Добавить в цитаты Настройки чтения

Страница 21 из 33

— Тогда я за тебя спокоен! Теперь все пойдет на лад. Я бы приехал к вам, но через месяц конкурс. Я собираюсь поучаствовать. Привез кое-что любопытное, хочу попробовать. Завтра подам заявку.

— Подай и за меня тоже, — попросил Поль, — там же по-прежнему анонимно, да?

— Конечно! Вот это темпы, старик! Да Лола просто волшебница! Завтра и подам. А под каким девизом?

— Муза дальних странствий.

— Отлично! Слушай, Поль, мне кажется, мы опять помолодели и заболели прежней лихорадкой, а?

— А мне кажется, что мы здорово изменились. Теперь, когда у меня есть срок, буду работать как бешеный. Есть стимул. Работу надо представить ровно через месяц?
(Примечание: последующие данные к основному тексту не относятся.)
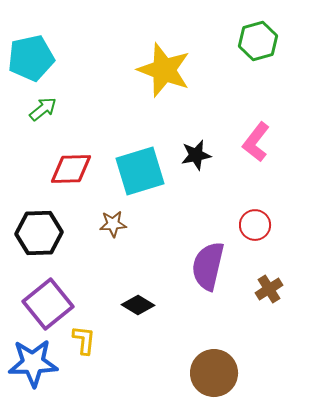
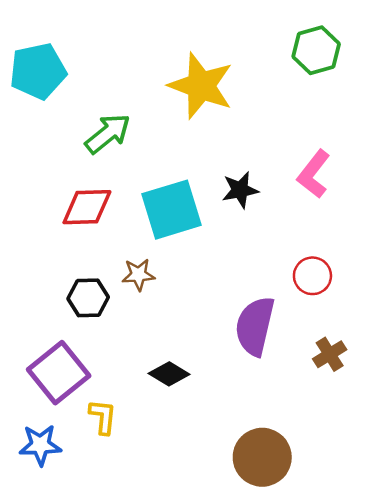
green arrow: (43, 109) -> (108, 134), moved, size x1.4
black hexagon: (39, 233) -> (88, 298), moved, size x0.7
blue star: (33, 363) -> (40, 445), size x0.7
— Да. Я буду держать тебя в курсе. Если возникнут изменения, сообщу. Через месяц увидимся уж точно, раньше я вряд ли к вам выберусь. Если соберетесь сами, милости просим.

Они еще потолковали о современных тенденциях в живописи, об испанских новостях, и на прощание Мишель попросил:

— Дай мне на секундочку Лолу. А тебе успехов, старина! Дорогая! Поздравляю! — радостно загудел он. — Ты, наверное, на седьмом небе! Каков результат, а? Что я говорил? Ты нужна ему как хлеб, как воздух! Подумать только, он уже работает!

— Да-да, все очень хорошо, — вяло подтвердила Лола. — Ты был прав, я очень тебе благодарна.

— Не стоит! Главное Поль. Он — талант. Потрясающий! И хорошо, что мы с тобой понимаем друг друга. Ну, пока! Рад новостям.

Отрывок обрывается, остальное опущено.